━━ Records shown
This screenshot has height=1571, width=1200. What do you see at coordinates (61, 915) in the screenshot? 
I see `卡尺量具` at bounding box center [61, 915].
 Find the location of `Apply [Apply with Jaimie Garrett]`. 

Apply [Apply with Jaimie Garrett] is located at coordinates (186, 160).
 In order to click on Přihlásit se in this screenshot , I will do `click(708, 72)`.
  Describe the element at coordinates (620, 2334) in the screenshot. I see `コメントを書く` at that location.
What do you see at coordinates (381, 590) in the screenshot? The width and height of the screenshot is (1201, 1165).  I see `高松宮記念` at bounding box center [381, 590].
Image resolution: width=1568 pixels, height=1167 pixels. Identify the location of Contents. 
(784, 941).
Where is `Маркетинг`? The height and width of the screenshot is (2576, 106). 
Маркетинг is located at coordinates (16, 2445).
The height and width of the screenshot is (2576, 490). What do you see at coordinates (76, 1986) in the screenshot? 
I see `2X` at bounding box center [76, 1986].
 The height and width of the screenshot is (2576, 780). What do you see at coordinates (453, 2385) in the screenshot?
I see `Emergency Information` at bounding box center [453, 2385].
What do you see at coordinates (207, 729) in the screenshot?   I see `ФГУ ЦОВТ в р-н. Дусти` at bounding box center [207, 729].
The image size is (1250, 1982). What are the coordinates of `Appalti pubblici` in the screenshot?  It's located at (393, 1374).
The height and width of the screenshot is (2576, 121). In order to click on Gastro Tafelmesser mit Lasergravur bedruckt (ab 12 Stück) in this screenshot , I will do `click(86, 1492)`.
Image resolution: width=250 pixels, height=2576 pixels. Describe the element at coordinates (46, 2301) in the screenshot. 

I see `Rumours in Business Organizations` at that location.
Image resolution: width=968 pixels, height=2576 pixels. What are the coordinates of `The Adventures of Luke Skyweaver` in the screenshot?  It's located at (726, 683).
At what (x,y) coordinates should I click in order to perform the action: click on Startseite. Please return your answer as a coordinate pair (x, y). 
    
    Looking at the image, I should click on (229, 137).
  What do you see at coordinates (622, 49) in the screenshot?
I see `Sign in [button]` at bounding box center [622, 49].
━━━━
### Goal of the exercise
Copy out the full listing, exactly as it stands.

### Exercise result
This screenshot has height=1571, width=1200. What do you see at coordinates (61, 915) in the screenshot? 
I see `卡尺量具` at bounding box center [61, 915].
 Find the location of `Apply [Apply with Jaimie Garrett]`. 

Apply [Apply with Jaimie Garrett] is located at coordinates (186, 160).
 In order to click on Přihlásit se in this screenshot , I will do `click(708, 72)`.
  Describe the element at coordinates (620, 2334) in the screenshot. I see `コメントを書く` at that location.
What do you see at coordinates (381, 590) in the screenshot? The width and height of the screenshot is (1201, 1165).  I see `高松宮記念` at bounding box center [381, 590].
Image resolution: width=1568 pixels, height=1167 pixels. Identify the location of Contents. 
(784, 941).
Where is `Маркетинг`? The height and width of the screenshot is (2576, 106). 
Маркетинг is located at coordinates (16, 2445).
The height and width of the screenshot is (2576, 490). What do you see at coordinates (76, 1986) in the screenshot? 
I see `2X` at bounding box center [76, 1986].
 The height and width of the screenshot is (2576, 780). What do you see at coordinates (453, 2385) in the screenshot?
I see `Emergency Information` at bounding box center [453, 2385].
What do you see at coordinates (207, 729) in the screenshot?   I see `ФГУ ЦОВТ в р-н. Дусти` at bounding box center [207, 729].
The image size is (1250, 1982). What are the coordinates of `Appalti pubblici` in the screenshot?  It's located at (393, 1374).
The height and width of the screenshot is (2576, 121). In order to click on Gastro Tafelmesser mit Lasergravur bedruckt (ab 12 Stück) in this screenshot , I will do `click(86, 1492)`.
Image resolution: width=250 pixels, height=2576 pixels. Describe the element at coordinates (46, 2301) in the screenshot. 

I see `Rumours in Business Organizations` at that location.
Image resolution: width=968 pixels, height=2576 pixels. What are the coordinates of `The Adventures of Luke Skyweaver` in the screenshot?  It's located at (726, 683).
At what (x,y) coordinates should I click in order to perform the action: click on Startseite. Please return your answer as a coordinate pair (x, y). 
    
    Looking at the image, I should click on (229, 137).
  What do you see at coordinates (622, 49) in the screenshot?
I see `Sign in [button]` at bounding box center [622, 49].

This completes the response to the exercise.